TRY IT —
Copy out each line of the data that holds the word "want".

• • • • •

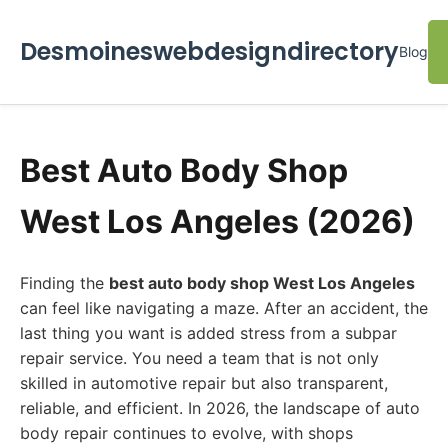
Desmoineswebdesigndirectory
Blog
Best Auto Body Shop
West Los Angeles (2026)
Finding the
best auto body shop West Los Angeles
can feel like navigating a maze. After an accident, the
last thing you want is added stress from a subpar
repair service. You need a team that is not only
skilled in automotive repair but also transparent,
reliable, and efficient. In 2026, the landscape of auto
body repair continues to evolve, with shops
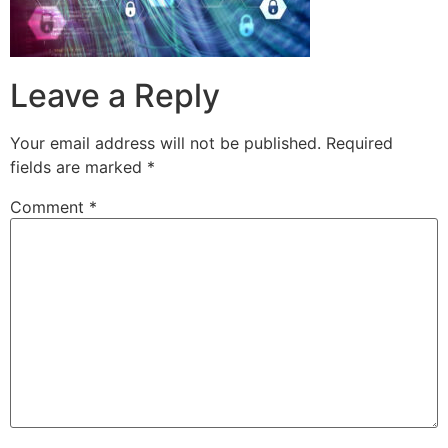
Leave a Reply
Your email address will not be published.
Required
fields are marked
*
Comment
*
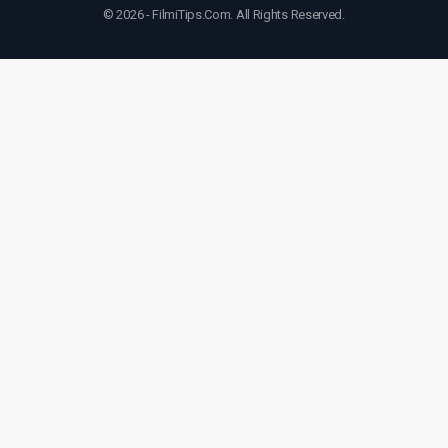
© 2026 - FilmiTips.Com. All Rights Reserved.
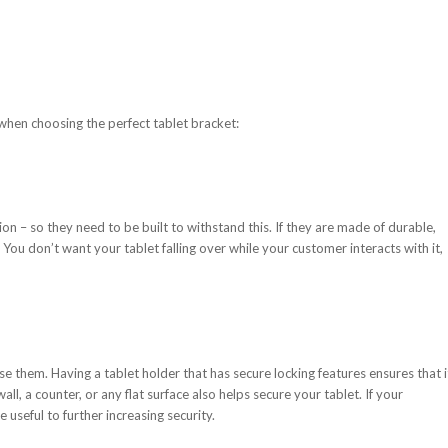
when choosing the perfect tablet bracket:
tion – so they need to be built to withstand this. If they are made of durable,
. You don’t want your tablet falling over while your customer interacts with it,
se them. Having a tablet holder that has secure locking features ensures that i
wall, a counter, or any flat surface also helps secure your tablet. If your
e useful to further increasing security.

• • • • •

ANSWER BOX —
last thing you want is added stress from a subpar
. You don’t want your tablet falling over while your customer interacts with it,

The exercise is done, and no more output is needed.